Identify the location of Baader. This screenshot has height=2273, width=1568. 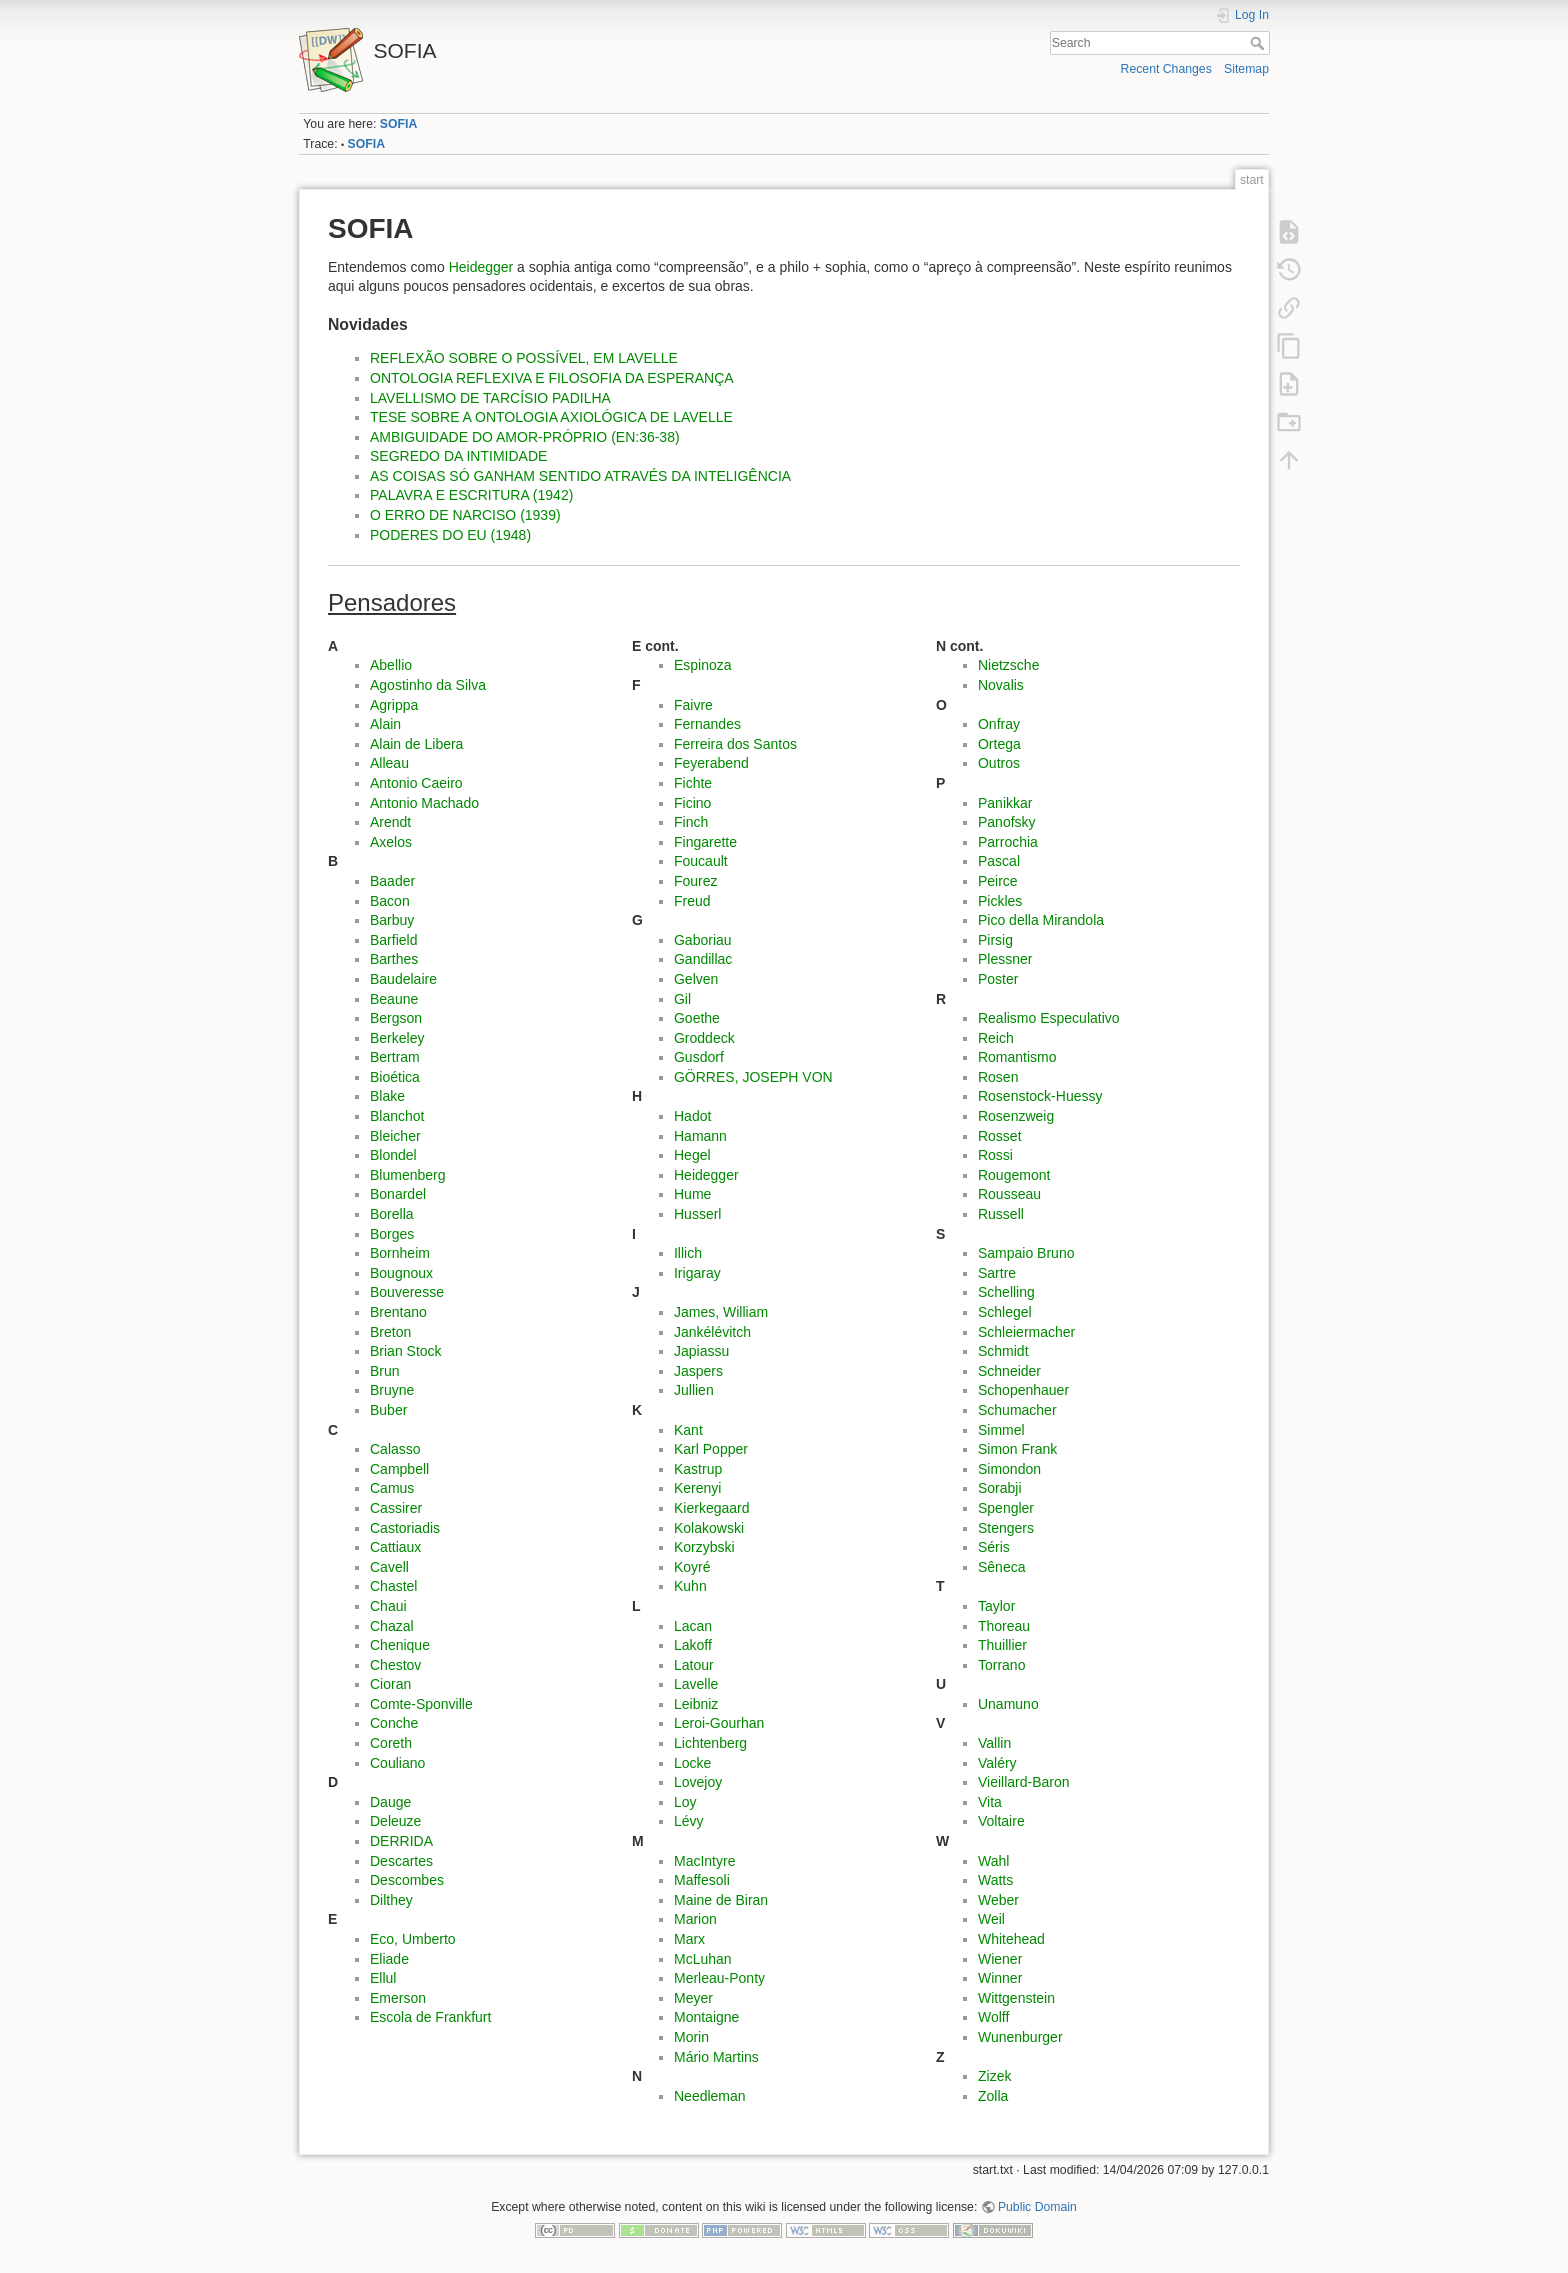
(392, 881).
* * * * *
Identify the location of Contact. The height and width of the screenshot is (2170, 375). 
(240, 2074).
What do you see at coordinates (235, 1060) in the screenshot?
* * * * *
**WHAT YOU SHOULD DO**
A verbatim transcription is needed of the lines above, starting at the line with "Identify the location of Contact." and ending at the line with "What do you", both included, and of nothing else.

**RESPONSE FOR THIS EXERCISE**
Identify the location of Contact. The height and width of the screenshot is (2170, 375). 
(240, 2074).
What do you see at coordinates (235, 1060) in the screenshot?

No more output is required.